### What is being asked
Scan the material below and copy every line holding the word "menawarkan".

### Dataset excerpts

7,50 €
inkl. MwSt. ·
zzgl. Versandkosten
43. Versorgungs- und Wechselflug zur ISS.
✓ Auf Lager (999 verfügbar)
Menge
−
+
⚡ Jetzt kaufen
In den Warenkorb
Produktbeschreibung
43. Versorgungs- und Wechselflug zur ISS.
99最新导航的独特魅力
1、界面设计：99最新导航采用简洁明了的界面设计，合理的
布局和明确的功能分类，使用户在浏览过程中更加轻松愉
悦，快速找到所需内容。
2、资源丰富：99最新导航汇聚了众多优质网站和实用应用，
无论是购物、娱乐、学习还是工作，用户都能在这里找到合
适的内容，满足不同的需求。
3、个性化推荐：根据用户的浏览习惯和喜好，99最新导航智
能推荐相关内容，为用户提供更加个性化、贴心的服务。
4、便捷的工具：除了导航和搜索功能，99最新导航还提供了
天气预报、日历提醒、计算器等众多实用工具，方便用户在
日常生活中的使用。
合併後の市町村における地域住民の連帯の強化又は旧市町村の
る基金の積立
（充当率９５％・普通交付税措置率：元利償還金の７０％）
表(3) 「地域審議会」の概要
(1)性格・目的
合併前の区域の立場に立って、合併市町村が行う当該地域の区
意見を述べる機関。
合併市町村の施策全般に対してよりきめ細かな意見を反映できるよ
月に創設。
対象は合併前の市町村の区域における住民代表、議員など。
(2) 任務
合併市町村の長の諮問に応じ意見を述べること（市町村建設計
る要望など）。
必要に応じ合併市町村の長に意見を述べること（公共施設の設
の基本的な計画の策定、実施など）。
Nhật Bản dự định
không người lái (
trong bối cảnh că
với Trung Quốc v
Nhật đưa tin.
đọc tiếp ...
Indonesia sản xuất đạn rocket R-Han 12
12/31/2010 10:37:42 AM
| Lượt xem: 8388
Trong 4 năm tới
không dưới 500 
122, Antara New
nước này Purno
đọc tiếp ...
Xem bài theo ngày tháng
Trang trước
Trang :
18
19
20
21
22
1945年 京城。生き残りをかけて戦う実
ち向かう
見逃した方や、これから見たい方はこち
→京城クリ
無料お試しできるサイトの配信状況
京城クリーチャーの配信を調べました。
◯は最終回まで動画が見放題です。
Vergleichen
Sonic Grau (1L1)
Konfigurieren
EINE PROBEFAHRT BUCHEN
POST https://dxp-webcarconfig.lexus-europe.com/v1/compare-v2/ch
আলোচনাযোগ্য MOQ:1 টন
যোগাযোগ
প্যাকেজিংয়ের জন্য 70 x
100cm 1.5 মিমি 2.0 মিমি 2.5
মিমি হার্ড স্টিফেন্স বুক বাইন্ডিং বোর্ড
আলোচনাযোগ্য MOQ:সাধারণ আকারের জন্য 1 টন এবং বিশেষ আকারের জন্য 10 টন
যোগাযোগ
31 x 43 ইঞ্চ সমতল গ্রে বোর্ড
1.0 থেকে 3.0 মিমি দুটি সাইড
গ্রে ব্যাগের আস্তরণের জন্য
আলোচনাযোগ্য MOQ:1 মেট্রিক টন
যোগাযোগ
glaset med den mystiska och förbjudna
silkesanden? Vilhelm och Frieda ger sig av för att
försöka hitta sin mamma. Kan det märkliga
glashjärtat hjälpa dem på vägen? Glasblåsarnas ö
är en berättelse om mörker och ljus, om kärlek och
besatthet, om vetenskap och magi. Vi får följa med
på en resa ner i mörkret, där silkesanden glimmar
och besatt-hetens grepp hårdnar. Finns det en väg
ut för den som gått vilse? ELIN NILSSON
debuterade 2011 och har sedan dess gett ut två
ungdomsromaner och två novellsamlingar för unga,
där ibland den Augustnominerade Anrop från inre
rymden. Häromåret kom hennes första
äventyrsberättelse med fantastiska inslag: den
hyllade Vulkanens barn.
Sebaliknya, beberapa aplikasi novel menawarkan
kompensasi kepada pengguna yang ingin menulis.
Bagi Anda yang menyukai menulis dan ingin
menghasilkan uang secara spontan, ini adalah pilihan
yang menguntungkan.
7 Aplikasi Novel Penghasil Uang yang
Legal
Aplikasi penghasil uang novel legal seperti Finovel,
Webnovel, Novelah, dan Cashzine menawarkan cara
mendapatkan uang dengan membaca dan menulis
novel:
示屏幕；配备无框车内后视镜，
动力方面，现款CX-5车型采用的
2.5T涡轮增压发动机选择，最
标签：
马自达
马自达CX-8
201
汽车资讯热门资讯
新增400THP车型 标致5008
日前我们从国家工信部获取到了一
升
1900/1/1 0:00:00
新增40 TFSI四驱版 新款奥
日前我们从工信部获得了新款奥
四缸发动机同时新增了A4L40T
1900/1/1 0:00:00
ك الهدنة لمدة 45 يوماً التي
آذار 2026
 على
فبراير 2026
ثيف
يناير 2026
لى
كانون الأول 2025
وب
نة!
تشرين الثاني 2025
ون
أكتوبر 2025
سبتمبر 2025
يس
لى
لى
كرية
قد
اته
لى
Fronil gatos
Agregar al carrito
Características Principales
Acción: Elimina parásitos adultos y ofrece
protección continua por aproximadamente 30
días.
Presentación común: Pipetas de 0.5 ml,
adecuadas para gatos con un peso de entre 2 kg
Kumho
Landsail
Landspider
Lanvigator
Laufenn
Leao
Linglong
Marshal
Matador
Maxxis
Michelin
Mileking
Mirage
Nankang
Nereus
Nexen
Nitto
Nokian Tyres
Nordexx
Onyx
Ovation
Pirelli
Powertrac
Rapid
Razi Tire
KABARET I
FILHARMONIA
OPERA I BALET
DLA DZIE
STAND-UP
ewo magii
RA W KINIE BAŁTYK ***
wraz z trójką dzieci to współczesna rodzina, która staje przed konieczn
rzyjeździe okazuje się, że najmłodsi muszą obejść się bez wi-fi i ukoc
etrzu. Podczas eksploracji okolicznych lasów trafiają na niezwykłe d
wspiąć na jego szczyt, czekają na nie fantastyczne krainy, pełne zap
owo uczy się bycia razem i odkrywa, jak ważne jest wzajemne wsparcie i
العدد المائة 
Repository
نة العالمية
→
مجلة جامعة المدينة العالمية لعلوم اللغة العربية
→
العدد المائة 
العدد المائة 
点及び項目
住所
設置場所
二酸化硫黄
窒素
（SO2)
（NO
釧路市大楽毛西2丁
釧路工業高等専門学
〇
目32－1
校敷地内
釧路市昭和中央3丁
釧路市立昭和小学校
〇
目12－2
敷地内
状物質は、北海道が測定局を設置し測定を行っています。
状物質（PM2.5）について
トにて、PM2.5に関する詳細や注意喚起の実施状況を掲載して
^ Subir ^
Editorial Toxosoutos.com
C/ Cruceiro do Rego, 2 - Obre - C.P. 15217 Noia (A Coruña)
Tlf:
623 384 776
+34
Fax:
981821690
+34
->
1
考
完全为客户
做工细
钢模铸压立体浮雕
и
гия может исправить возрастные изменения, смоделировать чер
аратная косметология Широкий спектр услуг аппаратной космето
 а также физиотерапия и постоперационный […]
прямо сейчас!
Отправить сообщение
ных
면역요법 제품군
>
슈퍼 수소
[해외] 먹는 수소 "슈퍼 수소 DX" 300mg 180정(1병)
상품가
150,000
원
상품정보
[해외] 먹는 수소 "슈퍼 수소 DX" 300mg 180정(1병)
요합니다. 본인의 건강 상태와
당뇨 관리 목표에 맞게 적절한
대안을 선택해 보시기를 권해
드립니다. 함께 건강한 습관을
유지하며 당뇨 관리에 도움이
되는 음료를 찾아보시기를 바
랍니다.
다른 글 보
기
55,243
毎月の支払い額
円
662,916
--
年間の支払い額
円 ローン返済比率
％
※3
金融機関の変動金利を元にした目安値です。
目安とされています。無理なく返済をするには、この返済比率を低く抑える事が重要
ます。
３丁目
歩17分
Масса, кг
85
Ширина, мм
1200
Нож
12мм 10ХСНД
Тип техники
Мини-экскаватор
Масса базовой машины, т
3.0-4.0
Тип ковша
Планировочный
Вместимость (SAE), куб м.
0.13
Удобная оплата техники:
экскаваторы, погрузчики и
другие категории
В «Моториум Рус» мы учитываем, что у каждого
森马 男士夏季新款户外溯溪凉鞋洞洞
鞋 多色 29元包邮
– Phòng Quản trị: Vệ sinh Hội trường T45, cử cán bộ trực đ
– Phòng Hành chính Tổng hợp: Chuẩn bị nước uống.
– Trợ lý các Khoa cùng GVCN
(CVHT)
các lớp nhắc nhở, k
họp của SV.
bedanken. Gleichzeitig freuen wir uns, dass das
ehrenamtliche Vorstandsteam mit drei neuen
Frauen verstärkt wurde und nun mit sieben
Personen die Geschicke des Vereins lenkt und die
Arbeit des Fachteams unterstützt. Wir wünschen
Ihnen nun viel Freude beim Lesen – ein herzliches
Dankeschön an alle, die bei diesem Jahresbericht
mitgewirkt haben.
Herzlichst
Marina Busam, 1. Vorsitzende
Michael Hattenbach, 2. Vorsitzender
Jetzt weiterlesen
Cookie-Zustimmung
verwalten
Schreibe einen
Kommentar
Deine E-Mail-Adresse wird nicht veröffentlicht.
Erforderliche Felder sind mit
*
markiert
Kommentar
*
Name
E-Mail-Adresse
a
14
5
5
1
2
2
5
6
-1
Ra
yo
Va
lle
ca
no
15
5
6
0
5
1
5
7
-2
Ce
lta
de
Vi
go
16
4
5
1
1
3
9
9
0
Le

### Response below
Sebaliknya, beberapa aplikasi novel menawarkan
Webnovel, Novelah, dan Cashzine menawarkan cara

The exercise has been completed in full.